── PROVIDED DATA

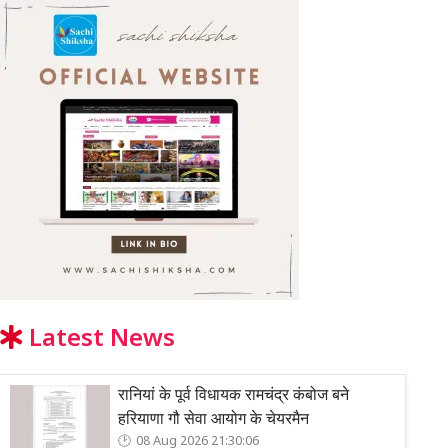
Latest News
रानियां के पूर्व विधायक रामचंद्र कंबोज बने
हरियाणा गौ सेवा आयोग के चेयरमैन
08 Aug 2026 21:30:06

────
── PROVIDED DATA

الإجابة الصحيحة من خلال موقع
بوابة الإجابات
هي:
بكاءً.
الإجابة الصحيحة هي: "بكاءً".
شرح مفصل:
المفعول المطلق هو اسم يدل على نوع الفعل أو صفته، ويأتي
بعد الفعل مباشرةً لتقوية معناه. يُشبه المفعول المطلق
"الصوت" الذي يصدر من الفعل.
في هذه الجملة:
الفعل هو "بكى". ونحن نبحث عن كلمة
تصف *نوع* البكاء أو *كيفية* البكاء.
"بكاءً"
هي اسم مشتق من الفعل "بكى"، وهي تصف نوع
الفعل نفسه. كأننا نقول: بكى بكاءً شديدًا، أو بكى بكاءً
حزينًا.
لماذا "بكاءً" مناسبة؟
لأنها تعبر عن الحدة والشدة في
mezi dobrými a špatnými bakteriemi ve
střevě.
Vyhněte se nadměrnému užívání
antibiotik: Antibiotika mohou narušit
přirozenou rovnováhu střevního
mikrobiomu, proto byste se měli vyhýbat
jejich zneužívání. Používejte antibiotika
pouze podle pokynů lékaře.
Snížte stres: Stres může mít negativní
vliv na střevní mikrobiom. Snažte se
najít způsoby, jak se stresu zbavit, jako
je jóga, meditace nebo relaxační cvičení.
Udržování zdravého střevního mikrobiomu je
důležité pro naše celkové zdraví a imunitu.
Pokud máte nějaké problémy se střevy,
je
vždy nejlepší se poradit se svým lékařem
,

────
── PROVIDED DATA

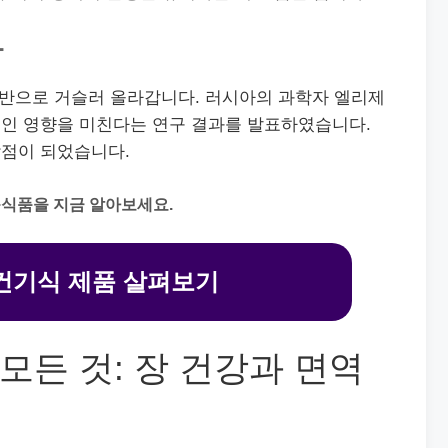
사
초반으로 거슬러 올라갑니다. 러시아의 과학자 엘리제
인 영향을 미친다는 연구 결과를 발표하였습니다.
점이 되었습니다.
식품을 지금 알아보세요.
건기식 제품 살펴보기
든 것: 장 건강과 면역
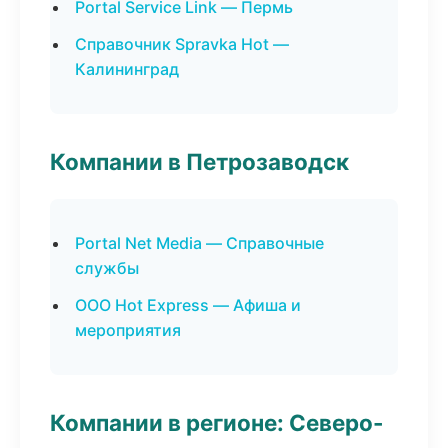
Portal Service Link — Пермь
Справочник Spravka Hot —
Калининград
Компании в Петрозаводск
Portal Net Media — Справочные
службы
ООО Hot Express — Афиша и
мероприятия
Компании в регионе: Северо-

────

## HOW TO COMPLETE THIS TASK
Everything starting at the line containing "mezi dobrými a špatnými bakteriemi ve" and ending at the line containing "najít způsoby, jak se stresu zbavit, jako" in the records above should be repeated exactly, and only that.

## RESPONSE TO THE EXERCISE
mezi dobrými a špatnými bakteriemi ve
střevě.
Vyhněte se nadměrnému užívání
antibiotik: Antibiotika mohou narušit
přirozenou rovnováhu střevního
mikrobiomu, proto byste se měli vyhýbat
jejich zneužívání. Používejte antibiotika
pouze podle pokynů lékaře.
Snížte stres: Stres může mít negativní
vliv na střevní mikrobiom. Snažte se
najít způsoby, jak se stresu zbavit, jako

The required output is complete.